Dataset entries:
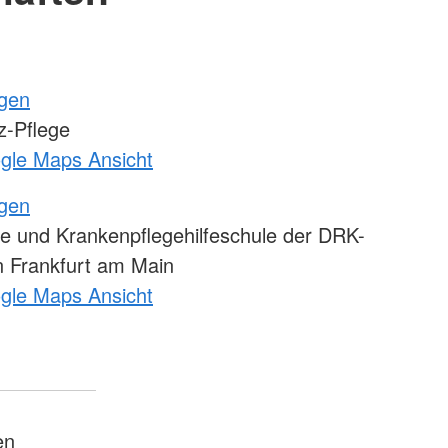
ngen
-Pflege
ogle Maps Ansicht
ngen
e und Krankenpflegehilfeschule der DRK-
 Frankfurt am Main
ogle Maps Ansicht
en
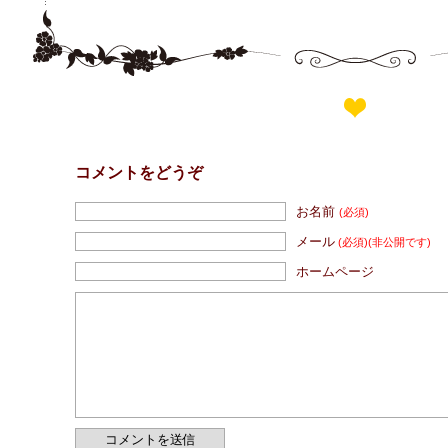
コメントをどうぞ
お名前
(必須)
メール
(必須)
(非公開です)
ホームページ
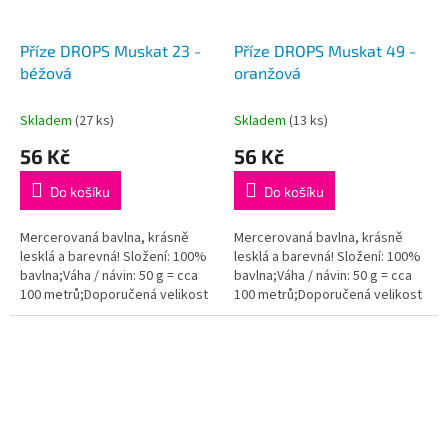
Příze DROPS Muskat 23 -
Příze DROPS Muskat 49 -
béžová
oranžová
Skladem
(27 ks)
Skladem
(13 ks)
56 Kč
56 Kč
Do košíku
Do košíku
Mercerovaná bavlna, krásně
Mercerovaná bavlna, krásně
lesklá a barevná! Složení: 100%
lesklá a barevná! Složení: 100%
bavlna;Váha / návin: 50 g = cca
bavlna;Váha / návin: 50 g = cca
100 metrů;Doporučená velikost
100 metrů;Doporučená velikost
jehlic / háčku: 4 mm. Instagram:...
jehlic / háčku: 4 mm. Instagram:...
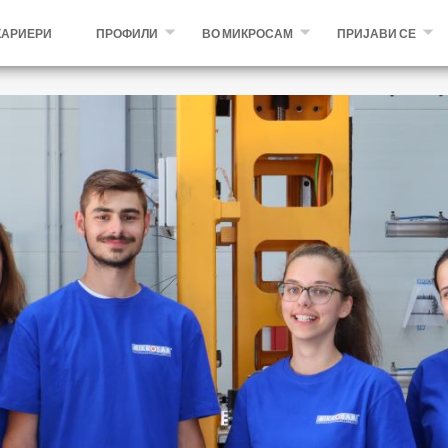
КАРИЕРИ
ПРОФИЛИ
ВО МИКРОСАМ
ПРИЈАВИ СЕ
ИНЖЕНЕРСКИ ПРОФИЛИ
ШТО НУДИМЕ И БЕНЕФИЦИИ
ОТВОРЕНИ ПОЗИЦИИ
ТЕХНИЧКИ И ПРОИЗВОДНИ
ЗА НАС
СТУДЕНТСКА ПРАКСА
ОСТАНАТИ
MIKROSAM.COM
КАКО ДО ПРИЈАВА
ПРИЈАВА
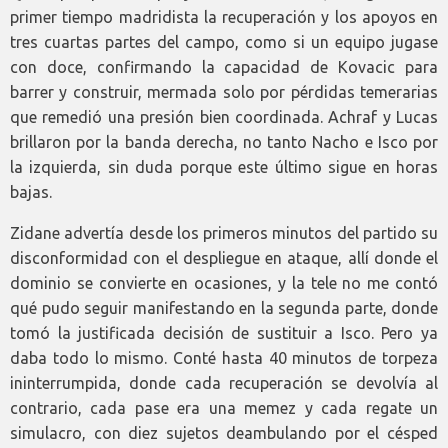
primer tiempo madridista la recuperación y los apoyos en
tres cuartas partes del campo, como si un equipo jugase
con doce, confirmando la capacidad de Kovacic para
barrer y construir, mermada solo por pérdidas temerarias
que remedió una presión bien coordinada. Achraf y Lucas
brillaron por la banda derecha, no tanto Nacho e Isco por
la izquierda, sin duda porque este último sigue en horas
bajas.
Zidane advertía desde los primeros minutos del partido su
disconformidad con el despliegue en ataque, allí donde el
dominio se convierte en ocasiones, y la tele no me contó
qué pudo seguir manifestando en la segunda parte, donde
tomó la justificada decisión de sustituir a Isco. Pero ya
daba todo lo mismo. Conté hasta 40 minutos de torpeza
ininterrumpida, donde cada recuperación se devolvía al
contrario, cada pase era una memez y cada regate un
simulacro, con diez sujetos deambulando por el césped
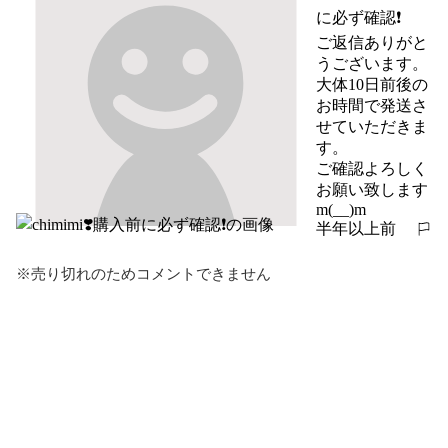
に必ず確認❗️
ご返信ありがと
うございます。

大体10日前後の
お時間で発送さ
せていただきま
す。

ご確認よろしく
お願い致します
m(__)m
半年以上前
報告する
※売り切れのためコメントできません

▶ **WHAT YOU HAVE TO DO**
Each entry above is to be written out again unchanged, apart from the pictures, which are left out.

▶ **RESPONSE**
ngen
-Pflege
ogle Maps Ansicht
ngen
e und Krankenpflegehilfeschule der DRK-
 Frankfurt am Main
ogle Maps Ansicht
en
コメントをどうぞ
お名前
(必須)
メール
(必須)
(非公開です)
ホームページ
Příze DROPS Muskat 23 -
Příze DROPS Muskat 49 -
béžová
oranžová
Skladem
(27 ks)
Skladem
(13 ks)
56 Kč
56 Kč
Do košíku
Do košíku
Mercerovaná bavlna, krásně
Mercerovaná bavlna, krásně
lesklá a barevná! Složení: 100%
lesklá a barevná! Složení: 100%
bavlna;Váha / návin: 50 g = cca
bavlna;Váha / návin: 50 g = cca
100 metrů;Doporučená velikost
100 metrů;Doporučená velikost
jehlic / háčku: 4 mm. Instagram:...
jehlic / háčku: 4 mm. Instagram:...
КАРИЕРИ
ПРОФИЛИ
ВО МИКРОСАМ
ПРИЈАВИ СЕ
ИНЖЕНЕРСКИ ПРОФИЛИ
ШТО НУДИМЕ И БЕНЕФИЦИИ
ОТВОРЕНИ ПОЗИЦИИ
ТЕХНИЧКИ И ПРОИЗВОДНИ
ЗА НАС
СТУДЕНТСКА ПРАКСА
ОСТАНАТИ
MIKROSAM.COM
КАКО ДО ПРИЈАВА
ПРИЈАВА
primer tiempo madridista la recuperación y los apoyos en
tres cuartas partes del campo, como si un equipo jugase
con doce, confirmando la capacidad de Kovacic para
barrer y construir, mermada solo por pérdidas temerarias
que remedió una presión bien coordinada. Achraf y Lucas
brillaron por la banda derecha, no tanto Nacho e Isco por
la izquierda, sin duda porque este último sigue en horas
bajas.
Zidane advertía desde los primeros minutos del partido su
disconformidad con el despliegue en ataque, allí donde el
dominio se convierte en ocasiones, y la tele no me contó
qué pudo seguir manifestando en la segunda parte, donde
tomó la justificada decisión de sustituir a Isco. Pero ya
daba todo lo mismo. Conté hasta 40 minutos de torpeza
ininterrumpida, donde cada recuperación se devolvía al
contrario, cada pase era una memez y cada regate un
simulacro, con diez sujetos deambulando por el césped
に必ず確認❗️
ご返信ありがと
うございます。

大体10日前後の
お時間で発送さ
せていただきま
す。

ご確認よろしく
お願い致します
m(__)m
半年以上前
報告する
※売り切れのためコメントできません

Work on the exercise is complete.